The High Court of Kenya, in the recent case of Mathew Ashers Ochieng –vs- Kenya Oil Company Limited & Kobil Petroleum Limited (civil case No. 377 of 2007) has held that descriptive expressions or slogans such as “PROUDLY KENYAN”, which are widely used and familiar within the public domain, should not be registrable as trade marks. John and Andrew summarise their thoughts in a considered article (click here) as follows:
(1) The fact that descriptive words, expressions, slogans etc are not registrable as trade marks in Kenya.
(2) That the protection afforded by trade marks registration in Kenya is class specific.
(3) The mere fact that a person has registered any descriptive words, slogans, expressions or common name, etc. as a trade mark cannot entitle him any legal protection of a right acquired through the inept and inattentive action of the registering authority and no property right can be acquired through the laxity and negligence of public officers to adhere to their legal mandate by allowing the registration of unregistrable trade marks.
(4) Local firms should not invoke their roots to edge out foreign and local competitors by registering trade marks that are not distinctive, but are merely slogans aimed at boosting their sales and inspiring customer loyalty, patriotism etc on the basis of their Kenyan identity. Therefore both local and foreign firm can successfully challenge such wrongfully registered trade marks in the event that they are threatened with any such misconceived trade mark infringement action.
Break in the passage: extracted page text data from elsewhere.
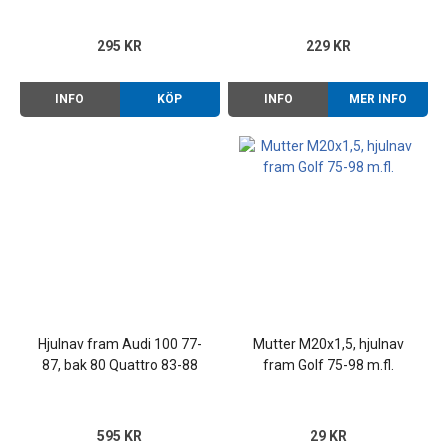
295 KR
229 KR
INFO
KÖP
INFO
MER INFO
Hjulnav fram Audi 100 77-
Mutter M20x1,5, hjulnav
87, bak 80 Quattro 83-88
fram Golf 75-98 m.fl.
m.fl.
595 KR
29 KR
Further, any such act of purporting to register such marks can be deemed to constitute restrictive trade practices under the recently gazetted Competition Act, 2009.
1 comments:
Write comments"PROUDLY KENYAN"
ReplyThis is definitely descriptive and arguably generic. Therefore, not registrable. There may be a second bite to it if one can prove secondary meaning with descriptive terms.
The Court was right - this is a slogan that can be used by every person(s) in Kenya even for state branding, and this should not be monopolised by one person (that's the principle behind TMs).
How the Kenyan IPO allowed this on the register is a discussion for another day since this may well happen in any other IP office in the continent.
The closest way this might be used is as a GI. Though it will struggle to be recognised as such since other producers may need to use such slogan as well.
Everything depends on national laws and ultimately, the final say lies with the Court and it held correctly.
It is also good to see that anti-competitive measures are in place in Kenya to control IP.